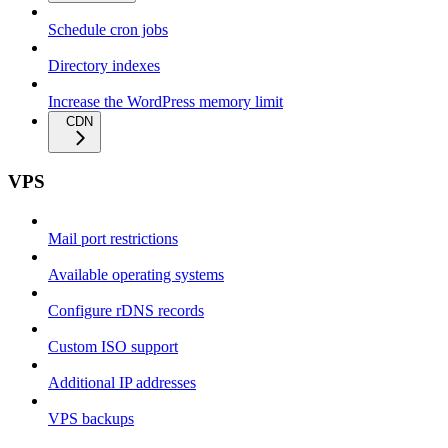
Schedule cron jobs
Directory indexes
Increase the WordPress memory limit
CDN
VPS
Mail port restrictions
Available operating systems
Configure rDNS records
Custom ISO support
Additional IP addresses
VPS backups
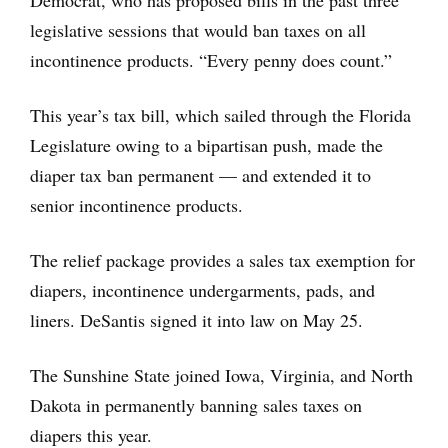
legislative sessions that would ban taxes on all
incontinence products. “Every penny does count.”
This year’s tax bill, which sailed through the Florida
Legislature owing to a bipartisan push, made the
diaper tax ban permanent — and extended it to
senior incontinence products.
The relief package provides a sales tax exemption for
diapers, incontinence undergarments, pads, and
liners. DeSantis signed it into law on May 25.
The Sunshine State joined Iowa, Virginia, and North
Dakota in permanently banning sales taxes on
diapers this year.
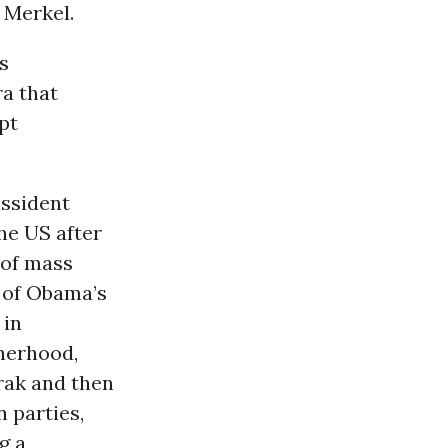
 Merkel.
s
ra that
pt
issident
he US after
 of mass
m of Obama’s
 in
herhood,
arak and then
 parties,
g a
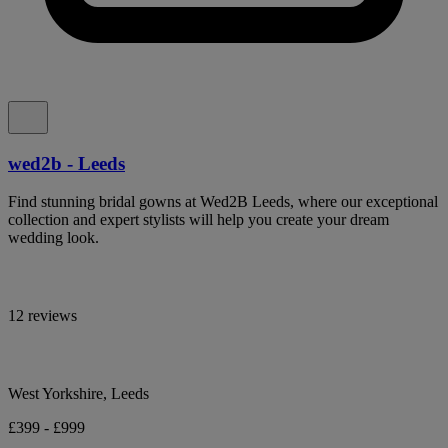
wed2b - Leeds
Find stunning bridal gowns at Wed2B Leeds, where our exceptional
collection and expert stylists will help you create your dream
wedding look.
12 reviews
West Yorkshire, Leeds
£399 - £999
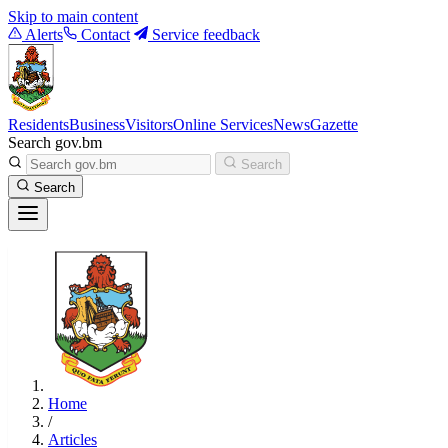
Skip to main content
Alerts
Contact
Service feedback
Residents
Business
Visitors
Online Services
News
Gazette
Search gov.bm
Search
Search
Home
/
Articles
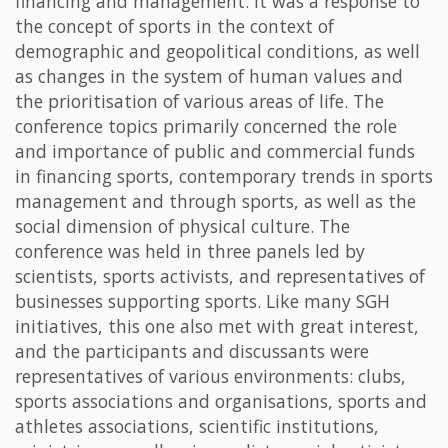
financing and management. It was a response to
the concept of sports in the context of
demographic and geopolitical conditions, as well
as changes in the system of human values and
the prioritisation of various areas of life. The
conference topics primarily concerned the role
and importance of public and commercial funds
in financing sports, contemporary trends in sports
management and through sports, as well as the
social dimension of physical culture. The
conference was held in three panels led by
scientists, sports activists, and representatives of
businesses supporting sports. Like many SGH
initiatives, this one also met with great interest,
and the participants and discussants were
representatives of various environments: clubs,
sports associations and organisations, sports and
athletes associations, scientific institutions,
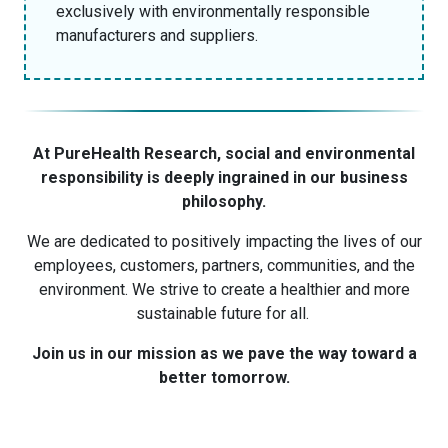
exclusively with environmentally responsible
manufacturers and suppliers.
At PureHealth Research, social and environmental
responsibility is deeply ingrained in our business
philosophy.
We are dedicated to positively impacting the lives of our
employees, customers, partners, communities, and the
environment. We strive to create a healthier and more
sustainable future for all.
Join us in our mission as we pave the way toward a
better tomorrow.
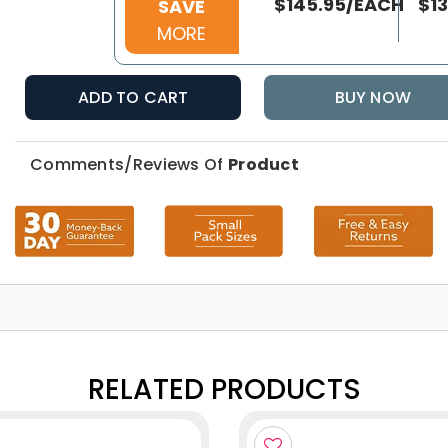
$145.95/EACH
$1
SAVE
MORE
ADD TO CART
BUY NOW
Comments/Reviews Of
Product
RELATED PRODUCTS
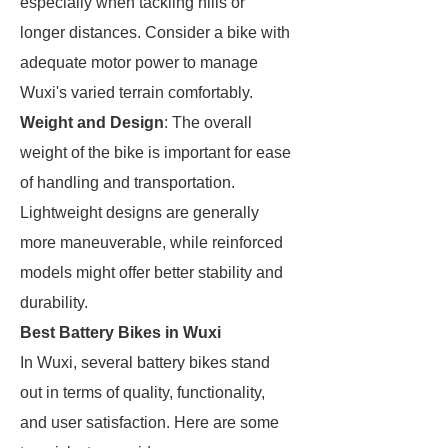
especially when tackling hills or
longer distances. Consider a bike with
adequate motor power to manage
Wuxi's varied terrain comfortably.
Weight and Design
: The overall
weight of the bike is important for ease
of handling and transportation.
Lightweight designs are generally
more maneuverable, while reinforced
models might offer better stability and
durability.
Best Battery Bikes in Wuxi
In Wuxi, several battery bikes stand
out in terms of quality, functionality,
and user satisfaction. Here are some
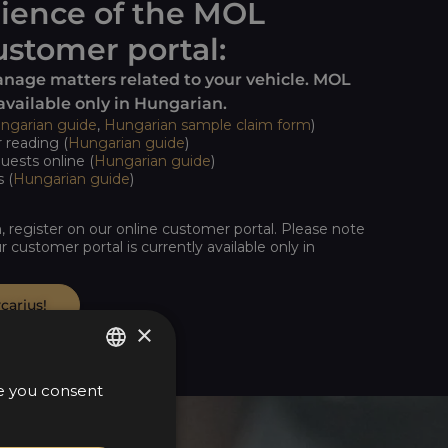
ience of the MOL
stomer portal:
anage matters related to your vehicle. MOL
available only in Hungarian.
ngarian guide
,
Hungarian sample claim form
)
reading (
Hungarian guide
)
uests online (
Hungarian guide
)
 (
Hungarian guide
)
n, register on our online customer portal. Please note
r customer portal is currently available only in
carius!
×
te you consent
HUNGARIAN
ENGLISH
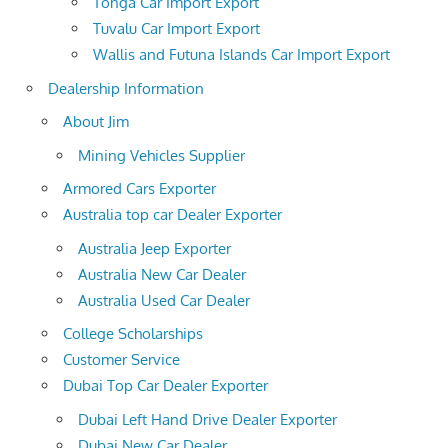
Tonga Car Import Export
Tuvalu Car Import Export
Wallis and Futuna Islands Car Import Export
Dealership Information
About Jim
Mining Vehicles Supplier
Armored Cars Exporter
Australia top car Dealer Exporter
Australia Jeep Exporter
Australia New Car Dealer
Australia Used Car Dealer
College Scholarships
Customer Service
Dubai Top Car Dealer Exporter
Dubai Left Hand Drive Dealer Exporter
Dubai New Car Dealer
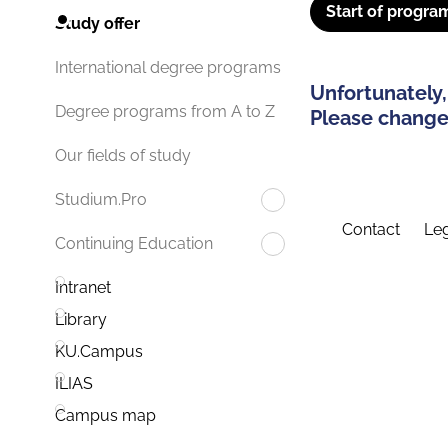
Start of progra
Study offer
International degree programs
Unfortunately,
Degree programs from A to Z
Please change 
Our fields of study
Studium.Pro
Contact
Leg
Continuing Education
Intranet
Library
KU.Campus
ILIAS
Campus map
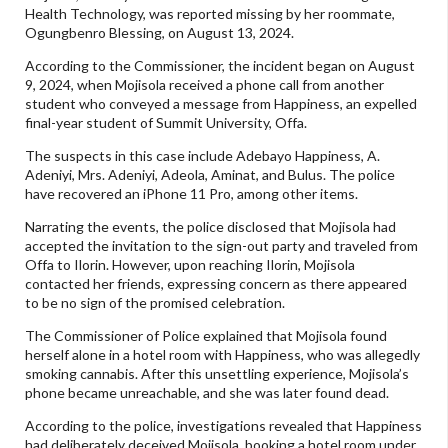
Health Technology, was reported missing by her roommate,
Ogungbenro Blessing, on August 13, 2024.
According to the Commissioner, the incident began on August
9, 2024, when Mojisola received a phone call from another
student who conveyed a message from Happiness, an expelled
final-year student of Summit University, Offa.
The suspects in this case include Adebayo Happiness, A.
Adeniyi, Mrs. Adeniyi, Adeola, Aminat, and Bulus. The police
have recovered an iPhone 11 Pro, among other items.
Narrating the events, the police disclosed that Mojisola had
accepted the invitation to the sign-out party and traveled from
Offa to Ilorin. However, upon reaching Ilorin, Mojisola
contacted her friends, expressing concern as there appeared
to be no sign of the promised celebration.
The Commissioner of Police explained that Mojisola found
herself alone in a hotel room with Happiness, who was allegedly
smoking cannabis. After this unsettling experience, Mojisola’s
phone became unreachable, and she was later found dead.
According to the police, investigations revealed that Happiness
had deliberately deceived Mojisola, booking a hotel room under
■ ■ ■ ■
**AIM OF THE TASK:**
All records, pictures excluded: copy them exactly.

**EXERCISE OUTPUT:**
Schedule cron jobs
Directory indexes
Increase the WordPress memory limit
CDN
VPS
Mail port restrictions
Available operating systems
Configure rDNS records
Custom ISO support
Additional IP addresses
VPS backups
legislative sessions that would ban taxes on all
incontinence products. “Every penny does count.”
This year’s tax bill, which sailed through the Florida
Legislature owing to a bipartisan push, made the
diaper tax ban permanent — and extended it to
senior incontinence products.
The relief package provides a sales tax exemption for
diapers, incontinence undergarments, pads, and
liners. DeSantis signed it into law on May 25.
The Sunshine State joined Iowa, Virginia, and North
Dakota in permanently banning sales taxes on
diapers this year.
 Merkel.
s
ra that
pt
issident
he US after
 of mass
m of Obama’s
 in
herhood,
arak and then
 parties,
g a
wed2b - Leeds
Find stunning bridal gowns at Wed2B Leeds, where our exceptional
collection and expert stylists will help you create your dream
wedding look.
12 reviews
West Yorkshire, Leeds
£399 - £999
Skip to main content
Alerts
Contact
Service feedback
Residents
Business
Visitors
Online Services
News
Gazette
Search gov.bm
Search
Search
Home
/
Articles
financing and management. It was a response to
the concept of sports in the context of
demographic and geopolitical conditions, as well
as changes in the system of human values and
the prioritisation of various areas of life. The
conference topics primarily concerned the role
and importance of public and commercial funds
in financing sports, contemporary trends in sports
management and through sports, as well as the
social dimension of physical culture. The
conference was held in three panels led by
scientists, sports activists, and representatives of
businesses supporting sports. Like many SGH
initiatives, this one also met with great interest,
and the participants and discussants were
representatives of various environments: clubs,
sports associations and organisations, sports and
athletes associations, scientific institutions,
exclusively with environmentally responsible
manufacturers and suppliers.
At PureHealth Research, social and environmental
responsibility is deeply ingrained in our business
philosophy.
We are dedicated to positively impacting the lives of our
employees, customers, partners, communities, and the
environment. We strive to create a healthier and more
sustainable future for all.
Join us in our mission as we pave the way toward a
better tomorrow.
$145.95/EACH
$1
SAVE
MORE
ADD TO CART
BUY NOW
Comments/Reviews Of
Product
RELATED PRODUCTS
especially when tackling hills or
longer distances. Consider a bike with
adequate motor power to manage
Wuxi's varied terrain comfortably.
Weight and Design
: The overall
weight of the bike is important for ease
of handling and transportation.
Lightweight designs are generally
more maneuverable, while reinforced
models might offer better stability and
durability.
Best Battery Bikes in Wuxi
In Wuxi, several battery bikes stand
out in terms of quality, functionality,
and user satisfaction. Here are some
ience of the MOL
stomer portal:
anage matters related to your vehicle. MOL
available only in Hungarian.
ngarian guide
,
Hungarian sample claim form
)
reading (
Hungarian guide
)
uests online (
Hungarian guide
)
 (
Hungarian guide
)
n, register on our online customer portal. Please note
r customer portal is currently available only in
carius!
×
te you consent
HUNGARIAN
ENGLISH
Tonga Car Import Export
Tuvalu Car Import Export
Wallis and Futuna Islands Car Import Export
Dealership Information
About Jim
Mining Vehicles Supplier
Armored Cars Exporter
Australia top car Dealer Exporter
Australia Jeep Exporter
Australia New Car Dealer
Australia Used Car Dealer
College Scholarships
Customer Service
Dubai Top Car Dealer Exporter
Dubai Left Hand Drive Dealer Exporter
Dubai New Car Dealer
Start of progra
Study offer
International degree programs
Unfortunately,
Degree programs from A to Z
Please change 
Our fields of study
Studium.Pro
Contact
Leg
Continuing Education
Intranet
Library
KU.Campus
ILIAS
Campus map
Health Technology, was reported missing by her roommate,
Ogungbenro Blessing, on August 13, 2024.
According to the Commissioner, the incident began on August
9, 2024, when Mojisola received a phone call from another
student who conveyed a message from Happiness, an expelled
final-year student of Summit University, Offa.
The suspects in this case include Adebayo Happiness, A.
Adeniyi, Mrs. Adeniyi, Adeola, Aminat, and Bulus. The police
have recovered an iPhone 11 Pro, among other items.
Narrating the events, the police disclosed that Mojisola had
accepted the invitation to the sign-out party and traveled from
Offa to Ilorin. However, upon reaching Ilorin, Mojisola
contacted her friends, expressing concern as there appeared
to be no sign of the promised celebration.
The Commissioner of Police explained that Mojisola found
herself alone in a hotel room with Happiness, who was allegedly
smoking cannabis. After this unsettling experience, Mojisola’s
phone became unreachable, and she was later found dead.
According to the police, investigations revealed that Happiness
had deliberately deceived Mojisola, booking a hotel room under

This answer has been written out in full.